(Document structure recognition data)
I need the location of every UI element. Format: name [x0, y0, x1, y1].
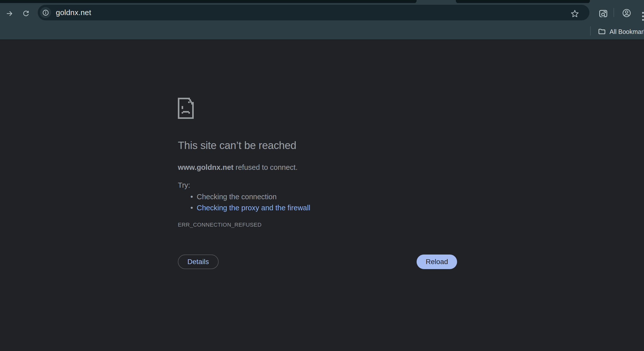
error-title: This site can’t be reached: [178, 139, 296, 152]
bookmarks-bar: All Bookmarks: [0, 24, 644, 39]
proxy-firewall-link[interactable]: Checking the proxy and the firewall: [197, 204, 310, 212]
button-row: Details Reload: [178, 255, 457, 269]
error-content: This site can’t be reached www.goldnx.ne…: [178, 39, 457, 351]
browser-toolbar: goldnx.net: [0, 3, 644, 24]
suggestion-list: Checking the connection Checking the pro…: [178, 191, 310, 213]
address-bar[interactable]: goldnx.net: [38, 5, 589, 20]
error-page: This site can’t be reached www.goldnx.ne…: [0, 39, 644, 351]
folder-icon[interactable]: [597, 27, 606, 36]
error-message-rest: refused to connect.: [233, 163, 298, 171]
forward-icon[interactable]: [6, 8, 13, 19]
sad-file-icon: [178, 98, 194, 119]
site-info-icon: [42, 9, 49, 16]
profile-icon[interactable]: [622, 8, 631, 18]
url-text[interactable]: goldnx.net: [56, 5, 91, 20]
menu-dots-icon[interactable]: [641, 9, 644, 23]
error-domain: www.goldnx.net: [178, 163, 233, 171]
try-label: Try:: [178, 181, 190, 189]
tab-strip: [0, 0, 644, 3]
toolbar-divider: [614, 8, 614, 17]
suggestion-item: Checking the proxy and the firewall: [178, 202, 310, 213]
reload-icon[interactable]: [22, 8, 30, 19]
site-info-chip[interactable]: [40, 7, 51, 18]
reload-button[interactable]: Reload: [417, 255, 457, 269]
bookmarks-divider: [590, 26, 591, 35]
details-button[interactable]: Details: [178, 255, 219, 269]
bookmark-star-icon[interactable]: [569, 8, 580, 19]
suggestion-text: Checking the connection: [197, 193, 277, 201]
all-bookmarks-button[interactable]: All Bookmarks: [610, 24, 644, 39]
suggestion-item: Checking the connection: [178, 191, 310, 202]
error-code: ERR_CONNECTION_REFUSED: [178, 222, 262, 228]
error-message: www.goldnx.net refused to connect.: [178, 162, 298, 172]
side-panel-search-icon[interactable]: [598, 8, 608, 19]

...

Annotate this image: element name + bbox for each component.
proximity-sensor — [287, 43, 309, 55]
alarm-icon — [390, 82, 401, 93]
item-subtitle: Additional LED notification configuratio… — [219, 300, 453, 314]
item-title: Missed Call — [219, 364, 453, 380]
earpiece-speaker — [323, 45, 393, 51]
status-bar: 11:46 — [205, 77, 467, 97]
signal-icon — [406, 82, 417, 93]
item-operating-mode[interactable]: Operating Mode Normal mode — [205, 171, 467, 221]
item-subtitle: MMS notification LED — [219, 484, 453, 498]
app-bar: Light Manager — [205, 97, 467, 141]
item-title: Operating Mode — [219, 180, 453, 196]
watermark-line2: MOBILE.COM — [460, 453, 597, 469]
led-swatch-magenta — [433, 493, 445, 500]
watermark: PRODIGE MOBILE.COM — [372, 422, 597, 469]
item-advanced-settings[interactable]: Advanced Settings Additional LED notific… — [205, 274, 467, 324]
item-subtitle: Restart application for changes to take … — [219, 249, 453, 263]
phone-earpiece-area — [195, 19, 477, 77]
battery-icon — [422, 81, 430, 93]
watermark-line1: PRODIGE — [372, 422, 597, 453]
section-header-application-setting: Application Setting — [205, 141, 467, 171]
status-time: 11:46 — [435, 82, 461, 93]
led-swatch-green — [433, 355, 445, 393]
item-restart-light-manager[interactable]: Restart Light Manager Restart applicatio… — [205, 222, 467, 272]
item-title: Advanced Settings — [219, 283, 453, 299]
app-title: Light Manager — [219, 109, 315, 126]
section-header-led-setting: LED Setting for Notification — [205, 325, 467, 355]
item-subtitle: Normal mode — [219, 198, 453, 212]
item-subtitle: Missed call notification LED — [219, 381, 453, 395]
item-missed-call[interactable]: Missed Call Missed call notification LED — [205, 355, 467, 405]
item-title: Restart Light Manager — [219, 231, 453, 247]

What you should do
Lines from the entries that contain the word "divider" are what the answer must hold.

Result of this task
toolbar-divider: [614, 8, 614, 17]
bookmarks-divider: [590, 26, 591, 35]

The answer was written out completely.